It is a little bit unsatisfying that the args need to be ordered for scipy.signal.get_window(). Probably use OrderedDict() for any windows that have more than one additional args.

For example “taper_family” = ‘general_gaussian’ “additional_args” = OrderedDict(“power”:1.5, “sigma”:7)

class aurora.time_series.apodization_window.ApodizationWindow(**kwargs)[source]

Bases: object

Instantiate an apodization window object. Example usages: apod_window = ApodizationWindow() taper=ApodizationWindow(taper_family=’hanning’, num_samples_window=55 )

Window factors S1, S2, CG, ENBW are modelled after Heinzel et al. p12-14 [1] Spectrum and spectral density estimation by the Discrete Fourier transform (DFT), including a comprehensive list of window functions and some new flat-top windows. G. Heinzel, A. Roudiger and R. Schilling, Max-Planck Institut fur Gravitationsphysik (Albert-Einstein-Institut) Teilinstitut Hannover February 15, 2002 See Also [2] Harris FJ. On the use of windows for harmonic analysis with the discrete Fourier transform. Proceedings of the IEEE. 1978 Jan;66(1):51-83.

Nomenclature from Heinzel et al. ENBW: Effective Noise BandWidth, see Equation (22) NENBW Normalized Equivalent Noise BandWidth, see Equation (21)

Parameters:

  • taper_family (string) – Specify the taper type - boxcar, kaiser, hanning, etc

  • num_samples_window (int) – The number of samples in the taper

  • taper (numpy array) – The actual window coefficients themselves. This can be passed if a particular custom window is desired.

  • additional_args (dictionary) – These are any additional requirements scipy needs in order to generate the window.

Attributes:
S1

sum of the window coefficients

S2

sum of squares of the window coefficients

apodization_factor
coherent_gain

DC gain of the window normalized by window length

nenbw

NENBW Normalized Equivalent Noise BandWidth, see Equation (21) in

num_samples_window
summary

Returns

taper

Methods

enbw(fs)

Notes that unlike NENBW, CG, S1, S2, this is not a pure property of the window -- but instead this is a property of the window combined with the sample rate.

make()

this is just a wrapper call to scipy.signal Note: see scipy.signal.get_window for a description of what is expected in args[1:].

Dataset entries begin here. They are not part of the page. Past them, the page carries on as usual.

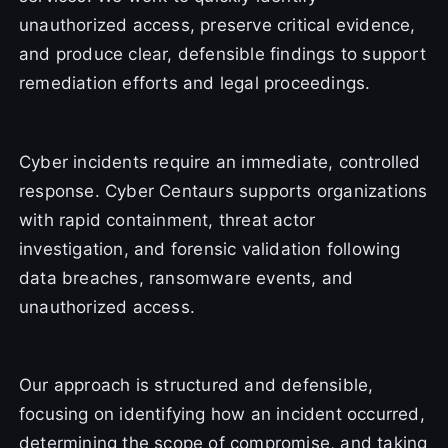
unauthorized access, preserve critical evidence,
and produce clear, defensible findings to support
remediation efforts and legal proceedings.
Cyber incidents require an immediate, controlled
response. Cyber Centaurs supports organizations
with rapid containment, threat actor
investigation, and forensic validation following
data breaches, ransomware events, and
unauthorized access.
Our approach is structured and defensible,
focusing on identifying how an incident occurred,
determining the scope of compromise, and taking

test_linear_spectral_density_factor()

This is just a test to verify some algebra Claim: The lsd_calibration factors A (1./coherent_gain)*np.sqrt((2*dt)/(nenbw*N)) and B np.sqrt(2/(sample_rate*self.S2))
property S1

sum of the window coefficients

property S2

sum of squares of the window coefficients

property apodization_factor
property coherent_gain

DC gain of the window normalized by window length

enbw(fs)[source]

Notes that unlike NENBW, CG, S1, S2, this is not a pure property of the window – but instead this is a property of the window combined with the sample rate. :param fs: :type fs: sampling frequency (1/dt)

make()[source]

this is just a wrapper call to scipy.signal Note: see scipy.signal.get_window for a description of what is expected in args[1:]. http://docs.scipy.org/doc/scipy/reference/ generated/scipy.signal.get_window.html

note: this is just repackaging the args so that scipy.signal.get_window() accepts all cases.

property nenbw

NENBW Normalized Equivalent Noise BandWidth, see Equation (21) in Heinzel et al 2002

property num_samples_window
property summary

returns: out_str – String comprised of the taper_family, number_of_samples, and True/False if self.taper is not None :rtype: str

property taper
test_linear_spectral_density_factor()[source]

This is just a test to verify some algebra Claim: The lsd_calibration factors A (1./coherent_gain)*np.sqrt((2*dt)/(nenbw*N)) and B np.sqrt(2/(sample_rate*self.S2))

are identical.

Note sqrt(2*dt)==sqrt(2*sample_rate) so we can cancel these terms and A=B IFF

(1./coherent_gain) * np.sqrt(1/(nenbw*N)) == 1/np.sqrt(S2) which I show in githib aurora issue #3 via . (CG**2) * NENBW *N = S2

Decorators

Here is the decorator pattern
def decorator(func):
@functools.wraps(func)
def wrapper_decorator(*args, **kwargs):
# Do something before
value = func*args, **kwargs)
# Do something after
return value
return wrapper_decorator
aurora.time_series.decorators.can_use_xr_dataarray(func)[source]

Intended as a decorator. Most of the windowed time series methods are intended to work with xarray.Dataset class. But I would like to be able to pass them xarray.DataArray objects. This class casts a DataArray to a Dataset, runs it through func and casts back to a DataArray.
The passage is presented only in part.